20/11/15 19:15:23 INFO SparkContext: Starting job: json at NativeMethodAccessorImpl.java:0
20/11/15 19:15:23 INFO DAGScheduler: Got job 49 (json at NativeMethodAccessorImpl.java:0) with 1000 output partitions
20/11/15 19:15:23 INFO DAGScheduler: Final stage: ResultStage 75 (json at NativeMethodAccessorImpl.java:0)
20/11/15 19:15:23 INFO DAGScheduler: Parents of final stage: List()
20/11/15 19:15:23 INFO DAGScheduler: Missing parents: List()
20/11/15 19:15:23 INFO DAGScheduler: Submitting ResultStage 75 (MapPartitionsRDD[206] at json at NativeMethodAccessorImpl.java:0), which has no missing parents
20/11/15 19:15:23 INFO MemoryStore: Block broadcast_77 stored as values in memory (estimated size 84.3 KiB, free 2.2 GiB)
20/11/15 19:15:23 INFO MemoryStore: Block broadcast_77_piece0 stored as bytes in memory (estimated size 29.9 KiB, free 2.2 GiB)
20/11/15 19:15:23 INFO BlockManagerInfo: Added broadcast_77_piece0 in memory on e05e979b7108:34999 (size: 29.9 KiB, free: 2.2 GiB)
20/11/15 19:15:23 INFO SparkContext: Created broadcast 77 from broadcast at DAGScheduler.scala:1223
20/11/15 19:15:23 INFO DAGScheduler: Submitting 1000 missing tasks from ResultStage 75 (MapPartitionsRDD[206] at json at NativeMethodAccessorImpl.java:0) (first 15 tasks are for partitions Vector(0, 1, 2, 3, 4, 5, 6, 7, 8, 9, 10, 11, 12, 13, 14))
20/11/15 19:15:23 INFO TaskSchedulerImpl: Adding task set 75.0 with 1000 tasks
20/11/15 19:15:23 INFO TaskSetManager: Starting task 0.0 in stage 75.0 (TID 33224, e05e979b7108, executor driver, partition 0, PROCESS_LOCAL, 7473 bytes)
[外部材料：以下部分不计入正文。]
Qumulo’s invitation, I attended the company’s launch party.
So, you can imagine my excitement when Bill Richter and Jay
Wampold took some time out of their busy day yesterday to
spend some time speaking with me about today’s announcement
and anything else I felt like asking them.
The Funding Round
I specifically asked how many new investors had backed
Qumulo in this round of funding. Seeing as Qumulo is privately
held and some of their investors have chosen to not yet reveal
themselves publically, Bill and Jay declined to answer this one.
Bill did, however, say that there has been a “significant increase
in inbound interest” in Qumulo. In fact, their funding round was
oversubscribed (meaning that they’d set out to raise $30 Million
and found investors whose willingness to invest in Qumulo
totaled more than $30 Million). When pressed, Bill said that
20/11/15 19:15:23 INFO TaskSetManager: Starting task 1.0 in stage 75.0 (TID 33225, e05e979b7108, executor driver, partition 1, PROCESS_LOCAL, 7473 bytes)
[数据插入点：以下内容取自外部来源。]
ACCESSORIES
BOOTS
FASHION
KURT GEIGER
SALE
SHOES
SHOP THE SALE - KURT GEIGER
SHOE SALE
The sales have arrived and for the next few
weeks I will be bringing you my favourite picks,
20/11/15 19:15:23 INFO TaskSetManager: Starting task 2.0 in stage 75.0 (TID 33226, e05e979b7108, executor driver, partition 2, PROCESS_LOCAL, 7474 bytes)
20/11/15 19:15:23 INFO TaskSetManager: Starting task 3.0 in stage 75.0 (TID 33227, e05e979b7108, executor driver, partition 3, PROCESS_LOCAL, 7475 bytes)
20/11/15 19:15:23 INFO TaskSetManager: Starting task 4.0 in stage 75.0 (TID 33228, e05e979b7108, executor driver, partition 4, PROCESS_LOCAL, 7476 bytes)
20/11/15 19:15:23 INFO TaskSetManager: Starting task 5.0 in stage 75.0 (TID 33229, e05e979b7108, executor driver, partition 5, PROCESS_LOCAL, 7477 bytes)
20/11/15 19:15:23 INFO TaskSetManager: Starting task 6.0 in stage 75.0 (TID 33230, e05e979b7108, executor driver, partition 6, PROCESS_LOCAL, 7477 bytes)
20/11/15 19:15:23 INFO TaskSetManager: Starting task 7.0 in stage 75.0 (TID 33231, e05e979b7108, executor driver, partition 7, PROCESS_LOCAL, 7477 bytes)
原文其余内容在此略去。